==== Source data ====

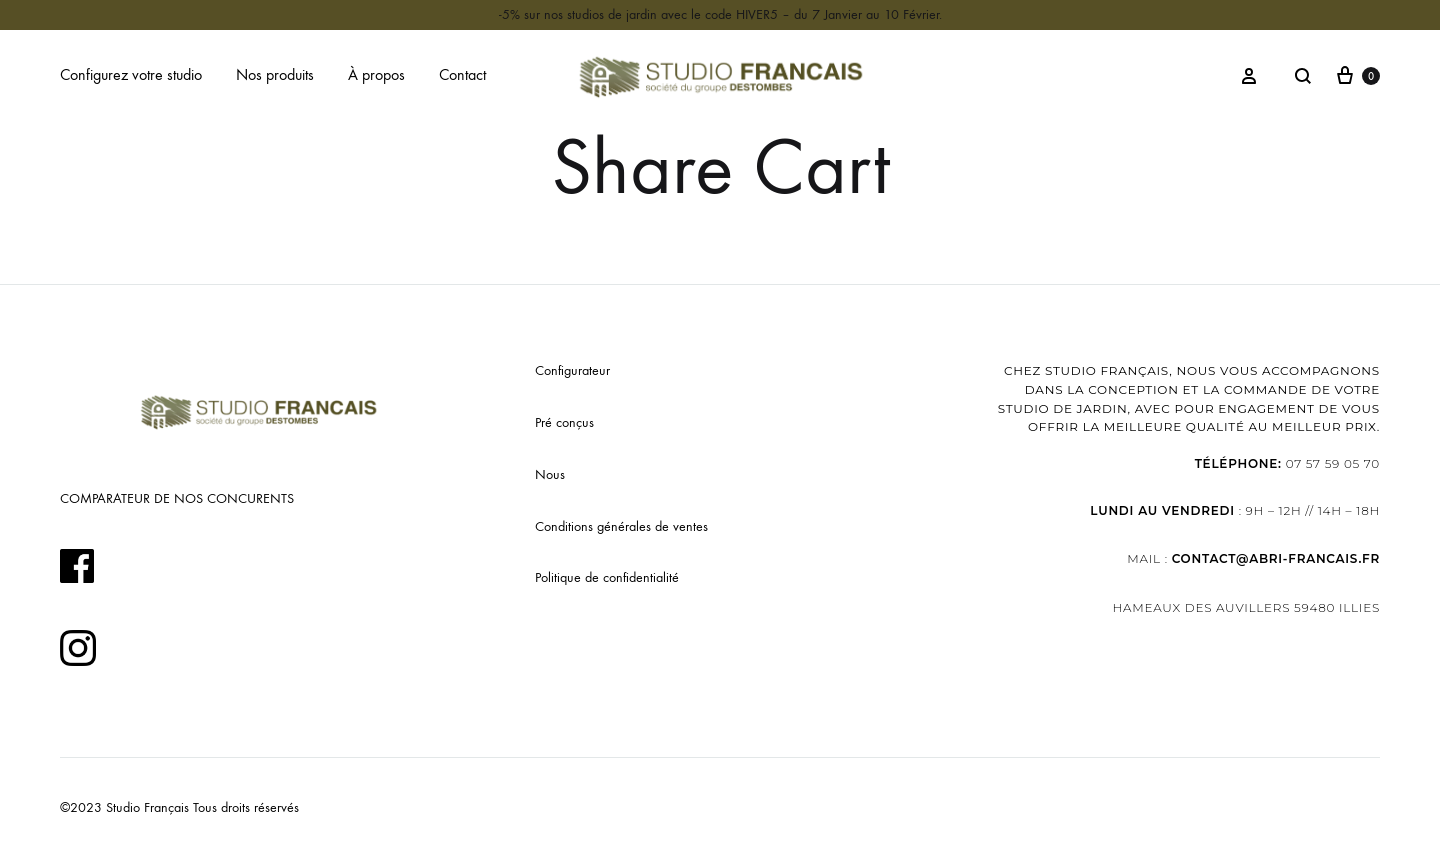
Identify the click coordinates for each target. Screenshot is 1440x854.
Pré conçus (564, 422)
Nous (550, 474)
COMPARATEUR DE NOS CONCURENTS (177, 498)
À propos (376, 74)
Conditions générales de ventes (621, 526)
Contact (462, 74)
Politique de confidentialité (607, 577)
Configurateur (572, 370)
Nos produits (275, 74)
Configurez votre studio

====

Set each line down exactly, starting with the one that contains "Contact (462, 74)" and ending with the last line of the listing; add nothing else.

_Solution for this task_
Contact (462, 74)
Politique de confidentialité (607, 577)
Configurateur (572, 370)
Nos produits (275, 74)
Configurez votre studio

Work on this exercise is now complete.